For one thing, you have to earn a minimum amount of wage income to qualify. That amount varies from state to state, as does the way it’s calculated and the time period within which it must be earned. Many states make applicants wait a week before collecting their first benefit check (though some states have waived that requirement for the duration of the current crisis). Some specific categories of workers may not be eligible at all: Real estate agents paid on commission, for example, can collect benefits in only six states. On the other hand, in 28 states workers who are still employed but have had their hours reduced can collect partial benefits through “short-term compensation” (or “work sharing”) programs.
Also, since claimants can only collect benefits for a limited time, a lengthy spell of unemployment can cause them to exhaust their benefits – another way in which people can be out of work and yet not eligible for unemployment compensation. In times of economic crisis, though, federal and state laws often authorize extended benefits: The CARES Act, for instance, allows states to provide up to 13 additional weeks of federally funded benefits to people who have exhausted their regular state benefits.
All of those factors contribute to states’ varying rates of benefit recipiency. Nonetheless, some regional patterns stand out. Of the 10 states where fewer than 15% of unemployed people received benefits in March, seven were in the South, while nine of the 12 states where over 40% of jobless people collected benefits in March were in the Northeast or Midwest. (Recipiency rates fell in all but nine states between February and March, reflecting the sharp increase in unemployment and the lag time between losing one’s job and first collecting benefits.)
States and territories typically calculate a person’s weekly benefit amount as some percentage of their pre-unemployment earnings, but those benefits are capped. The caps vary widely too, from $823 a week in Massachusetts to $235 a week in Mississippi and $190 a week in Puerto Rico. (Some states give extra benefits for dependent children and other family members, each according to their own rules and restrictions.)
Regional differences also show up in maximum benefit amounts: Seven of the 10 states with the lowest maximum weekly benefits ($350 or less) are in the Southeast, while nearly all the states with the 10 highest maximums are in the Northeast or along the nation’s northern tier.
There’s less variation in how long people can collect benefits.
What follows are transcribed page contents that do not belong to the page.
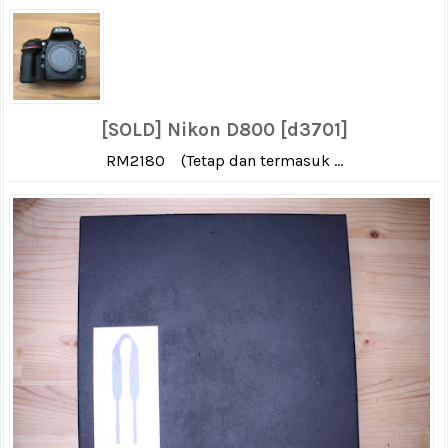
[SOLD] Nikon D800 [d3701]
RM2180 (Tetap dan termasuk ...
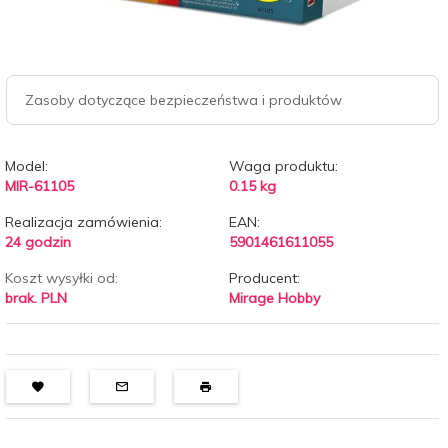
Zasoby dotyczące bezpieczeństwa i produktów
Model:
Waga produktu:
MIR-61105
0.15
kg
Realizacja zamówienia:
EAN:
24 godzin
5901461611055
Koszt wysyłki od:
Producent:
brak. PLN
Mirage Hobby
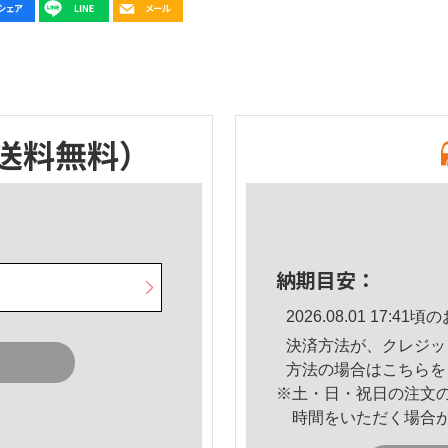
送料無料）
納期目安：
2026.08.01 17:
決済方法が、クレジッ
方法の場合は
こちら
を
※土・日・祝日の注文
時間をいただく場合
。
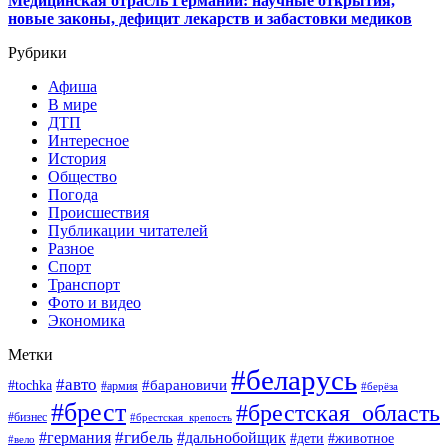
Медицинская отрасль Германии: научные открытия,
новые законы, дефицит лекарств и забастовки медиков
Рубрики
Афиша
В мире
ДТП
Интересное
История
Общество
Погода
Происшествия
Публикации читателей
Разное
Спорт
Транспорт
Фото и видео
Экономика
Метки
#беларусь
#авто
#барановичи
#tochka
#армия
#берёза
#брест
#брестская_область
#бизнес
#брестская_крепость
#гибель
#дальнобойщик
#германия
#дети
#животное
#вело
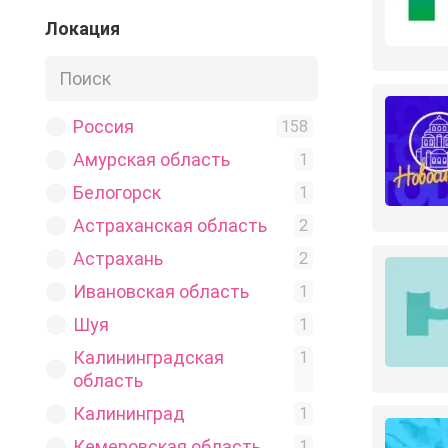
Для женщин
Локация
2
Другое
1
Здоровье
4
Знакомства
Россия
8
158
Игры
Амурская область
1
1
Косметика
Белогорск
2
1
Магазин
Астраханская область
5
2
Мамы
Астрахань
1
2
Мода
Ивановская область
3
1
Музыка
Шуя
1
1
Недвижимость
Калининградская
2
1
область
Новости
21
Калининград
1
Обмен
1
Кемеровская область
1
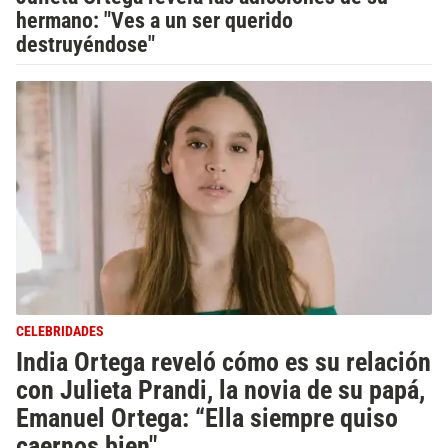
hermano: "Ves a un ser querido
destruyéndose"
CELEBRIDADES
India Ortega reveló cómo es su relación
con Julieta Prandi, la novia de su papá,
Emanuel Ortega: “Ella siempre quiso
caernos bien"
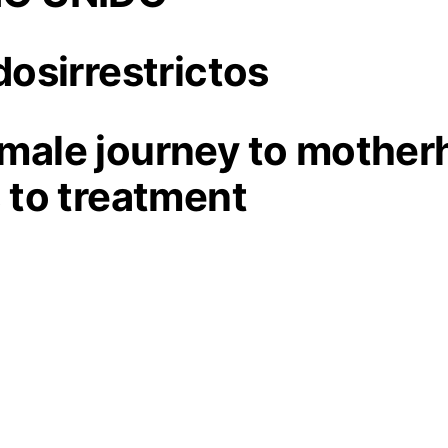
dosirrestrictos
male journey to mother
 to treatment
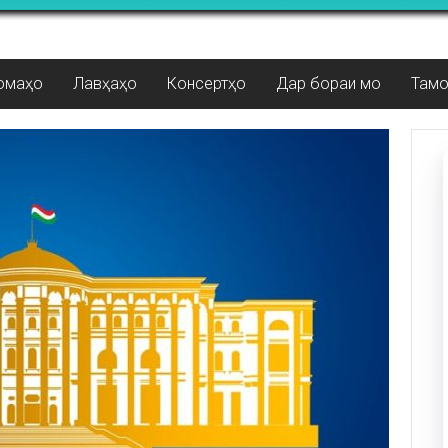
омаҳо
Лавҳаҳо
Консертҳо
Дар бораи мо
Там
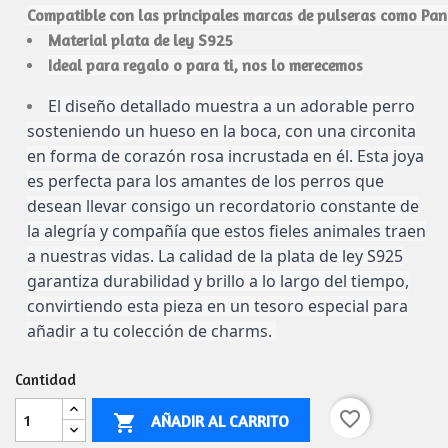
Compatible con las principales marcas de pulseras como Pa
Material plata de ley S925
Ideal para regalo o para ti, nos lo merecemos
El diseño detallado muestra a un adorable perro
sosteniendo un hueso en la boca, con una circonita
en forma de corazón rosa incrustada en él. Esta joya
es perfecta para los amantes de los perros que
desean llevar consigo un recordatorio constante de
la alegría y compañía que estos fieles animales traen
a nuestras vidas. La calidad de la plata de ley S925
garantiza durabilidad y brillo a lo largo del tiempo,
convirtiendo esta pieza en un tesoro especial para
añadir a tu colección de charms.
Cantidad
favorite_border
AÑADIR AL CARRITO

Before COVID-19 began ravaging the economy, most states had set their standard duration of benefits at 26 weeks; 10 states (six of them in the South) had shorter limits, while two had longer ones (Montana at 28 weeks, and Massachusetts at 30 under certain conditions). Since the start of the pandemic, three states (Georgia, Kansas and Michigan) have temporarily raised their caps to 26 weeks.
Note: The chart “States set different limits on how long residents can receive unemployment benefits” was updated April 27, 2020, to more accurately reflect unemployment laws in Kansas and Idaho prior to changes resulting from the COVID-19 outbreak.